Events in Syria and Lebanon suggest maps could be redrawn

War is forcing a begrudging acknowledgement that these states are broken and cannot be pieced together without radical new thinking to accommodate today’s reality

Events in Syria and Lebanon suggest maps could be redrawn

With civil war reignited in Syria and much of Lebanon still smouldering from Hezbollah’s clash with Israel, the common thread across both is the inability of these two sovereign states to repair their fractured state structures.

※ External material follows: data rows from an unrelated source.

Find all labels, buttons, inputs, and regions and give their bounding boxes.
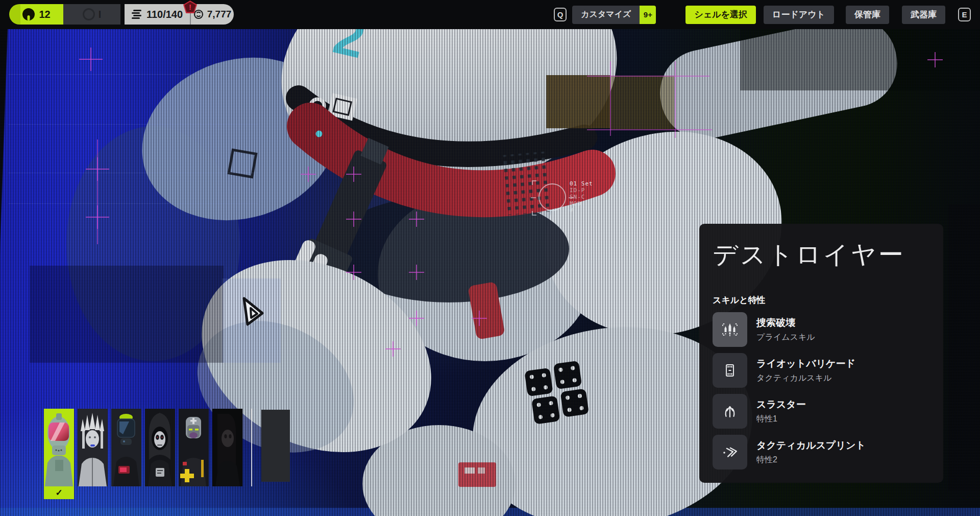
reticle-bracket-icon: [532, 211, 536, 216]
currency-value: 7,777: [207, 9, 232, 20]
spectator-icon: [22, 8, 35, 21]
dimmed-portrait: [212, 409, 242, 486]
glitch-seam: [8, 173, 258, 173]
glitch-block: [30, 266, 224, 363]
skill-name: 捜索破壊: [756, 316, 815, 330]
skill-type: タクティカルスキル: [756, 373, 855, 384]
top-bar: 12 I 110/140 ! 7,: [0, 0, 980, 29]
player-count-value: 12: [39, 9, 50, 20]
key-hint-e: E: [958, 8, 971, 21]
screenhead-robot-portrait: [111, 409, 141, 486]
targeting-reticle: [538, 183, 566, 211]
meter-icon: [132, 10, 143, 19]
hud-callout-line: ID-P: [570, 187, 593, 194]
shell-thumb[interactable]: [111, 409, 141, 486]
skill-type: 特性2: [756, 455, 866, 465]
skill-row-tactical[interactable]: ライオットバリケード タクティカルスキル: [713, 353, 930, 388]
slot-pill[interactable]: I: [63, 4, 120, 25]
skill-tile: [713, 394, 747, 429]
game-screen: 2: [0, 0, 980, 516]
skill-name: タクティカルスプリント: [756, 439, 866, 452]
glitch-seam: [8, 203, 258, 204]
hud-callout-line: SN-C: [570, 194, 593, 200]
hud-callout-line: MOD: [570, 200, 593, 207]
shell-thumb-locked[interactable]: [212, 409, 242, 486]
skill-name: スラスター: [756, 398, 806, 411]
slot-value: I: [99, 9, 102, 20]
glitch-block: [611, 76, 674, 129]
customize-count-badge: 9+: [640, 6, 656, 24]
hud-callout: 01 Set ID-P SN-C MOD #: [570, 180, 593, 214]
grid-line: [587, 129, 712, 130]
glitch-block: [948, 204, 980, 490]
skill-row-trait2[interactable]: タクティカルスプリント 特性2: [713, 435, 930, 470]
reticle-bracket-icon: [532, 180, 536, 185]
thruster-icon: [720, 401, 740, 421]
glitch-seam: [8, 124, 258, 125]
glitch-block: [546, 75, 610, 128]
barricade-icon: [720, 360, 740, 381]
key-hint-q: Q: [554, 8, 567, 21]
page-title: デストロイヤー: [713, 238, 930, 272]
shell-thumb-selected[interactable]: ✓: [44, 409, 74, 499]
cross-robot-portrait: [179, 409, 209, 486]
rockets-icon: [720, 319, 740, 340]
strip-divider: [251, 409, 252, 486]
pilot-helmet-portrait: [44, 409, 74, 486]
circle-icon: [83, 8, 95, 20]
skill-name: ライオットバリケード: [756, 357, 855, 370]
grid-line: [675, 61, 676, 138]
shell-selector-strip: ✓: [44, 409, 242, 499]
spiked-hair-portrait: [78, 409, 108, 486]
player-count-pill[interactable]: 12: [9, 4, 63, 25]
skills-section-label: スキルと特性: [713, 294, 930, 306]
skill-tile: [713, 312, 747, 347]
hooded-portrait: [145, 409, 175, 486]
grid-line: [97, 139, 98, 244]
shell-info-panel: デストロイヤー スキルと特性: [699, 224, 943, 483]
currency-pill[interactable]: 7,777: [191, 4, 234, 25]
empty-shell-slot[interactable]: [261, 410, 290, 482]
skill-type: プライムスキル: [756, 332, 815, 343]
skill-type: 特性1: [756, 414, 806, 425]
armory-button[interactable]: 武器庫: [902, 6, 945, 24]
loadout-button[interactable]: ロードアウト: [764, 6, 834, 24]
capacity-pill[interactable]: 110/140 !: [125, 4, 191, 25]
shell-thumb[interactable]: [179, 409, 209, 486]
customize-button[interactable]: カスタマイズ: [572, 6, 640, 24]
capacity-value: 110/140: [146, 9, 183, 20]
vault-button[interactable]: 保管庫: [846, 6, 889, 24]
grid-line: [587, 76, 709, 77]
hud-callout-line: 01 Set: [570, 180, 593, 187]
customize-group: カスタマイズ 9+: [572, 6, 656, 24]
resource-pill-group: 12 I 110/140 ! 7,: [9, 4, 234, 25]
skill-tile: [713, 435, 747, 470]
mouse-cursor-icon: [242, 297, 265, 327]
shell-thumb[interactable]: [78, 409, 108, 486]
skill-tile: [713, 353, 747, 388]
sprint-icon: [720, 442, 740, 462]
grid-line: [610, 61, 611, 136]
top-actions: Q カスタマイズ 9+ シェルを選択 ロードアウト 保管庫 武器庫 E: [554, 0, 971, 29]
select-shell-button[interactable]: シェルを選択: [685, 6, 756, 24]
shell-thumb[interactable]: [145, 409, 175, 486]
hud-callout-line: #: [570, 207, 593, 214]
skill-row-trait1[interactable]: スラスター 特性1: [713, 394, 930, 429]
glitch-seam: [8, 74, 258, 75]
selected-check-icon: ✓: [44, 486, 74, 499]
skill-row-prime[interactable]: 捜索破壊 プライムスキル: [713, 312, 930, 347]
glitch-block: [740, 29, 980, 90]
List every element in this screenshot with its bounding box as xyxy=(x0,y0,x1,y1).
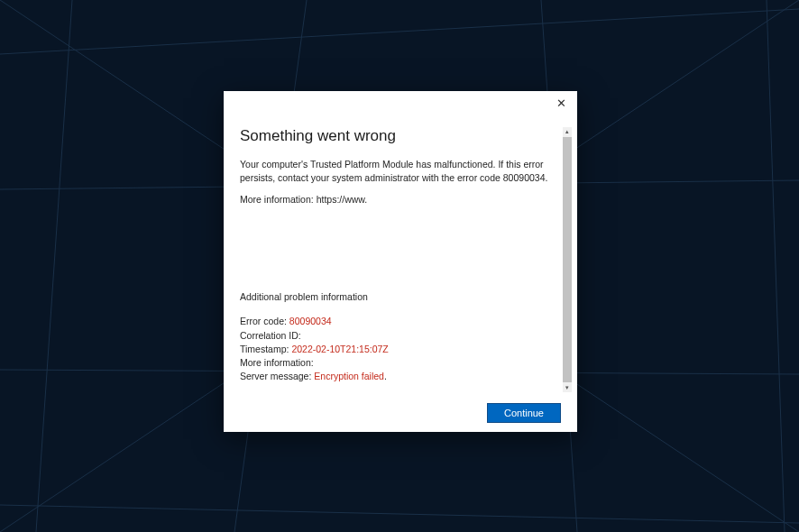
correlation-id-line: Correlation ID: xyxy=(240,329,557,343)
error-code-label: Error code: xyxy=(240,316,289,326)
continue-button[interactable]: Continue xyxy=(487,403,561,423)
content-spacer xyxy=(240,214,557,291)
svg-line-3 xyxy=(0,505,799,523)
correlation-label: Correlation ID: xyxy=(240,330,301,341)
close-icon: ✕ xyxy=(556,97,566,109)
dialog-button-row: Continue xyxy=(487,403,561,423)
timestamp-value: 2022-02-10T21:15:07Z xyxy=(291,344,388,354)
more-information-line: More information: https://www. xyxy=(240,194,557,205)
svg-line-7 xyxy=(767,0,785,532)
error-code-value: 80090034 xyxy=(289,316,332,326)
server-msg-value: Encryption failed xyxy=(314,371,384,381)
dialog-heading: Something went wrong xyxy=(240,127,557,145)
scroll-thumb[interactable] xyxy=(563,137,572,382)
detail-more-info-label: More information: xyxy=(240,357,314,368)
error-code-line: Error code: 80090034 xyxy=(240,315,557,328)
error-dialog: ✕ Something went wrong Your computer's T… xyxy=(224,91,577,432)
server-msg-suffix: . xyxy=(384,371,387,381)
scroll-up-arrow-icon[interactable]: ▴ xyxy=(563,127,572,136)
svg-line-4 xyxy=(36,0,72,532)
server-msg-label: Server message: xyxy=(240,371,314,381)
dialog-description: Your computer's Trusted Platform Module … xyxy=(240,158,557,185)
scroll-content: Something went wrong Your computer's Tru… xyxy=(240,122,557,398)
detail-more-info-line: More information: xyxy=(240,356,557,370)
close-button[interactable]: ✕ xyxy=(552,94,570,112)
timestamp-label: Timestamp: xyxy=(240,344,291,354)
svg-line-0 xyxy=(0,9,799,54)
vertical-scrollbar[interactable]: ▴ ▾ xyxy=(563,127,572,392)
dialog-content: Something went wrong Your computer's Tru… xyxy=(224,115,577,432)
scroll-down-arrow-icon[interactable]: ▾ xyxy=(563,383,572,392)
server-message-line: Server message: Encryption failed. xyxy=(240,370,557,383)
more-info-label: More information: xyxy=(240,194,317,205)
timestamp-line: Timestamp: 2022-02-10T21:15:07Z xyxy=(240,343,557,356)
additional-info-header: Additional problem information xyxy=(240,291,557,302)
more-info-link[interactable]: https://www. xyxy=(317,194,368,205)
dialog-titlebar: ✕ xyxy=(224,91,577,115)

Syria cannot return to its pre-2011 status. Meanwhile, rifts among Lebanese communities seem to widen with every conflict. Today, neither Damascus nor Beirut can claim to fully control its sovereign territory. In both, foreign states are embedded due in part to a lack of central authority.

In Syria, initial fears were of the Islamist Hay’at Tahrir al-Sham (HTS) and its allies pushing into rural areas of Idlib and Aleppo in the northwest of the country. Concern centred on potential clashes with the Kurdish-led Syrian Democratic Forces (SDF) and threats to the safety of Christians in Aleppo.

With ethnic and sectarian dimensions, the danger of recent HTS gain is clear, yet there are also ongoing battles between the Syrian army and the SDF, adding further complexity and prompting further external interference.

Broken over years

In Lebanon, the Israeli offensive has exacerbated the long-standing estrangement among sects—a divide that has deepened over decades, particularly since the assassination of former Prime Minister Rafic Hariri in 2005, the July 2006 war, interstate fighting in 2008, and the 17 October 2019 uprising.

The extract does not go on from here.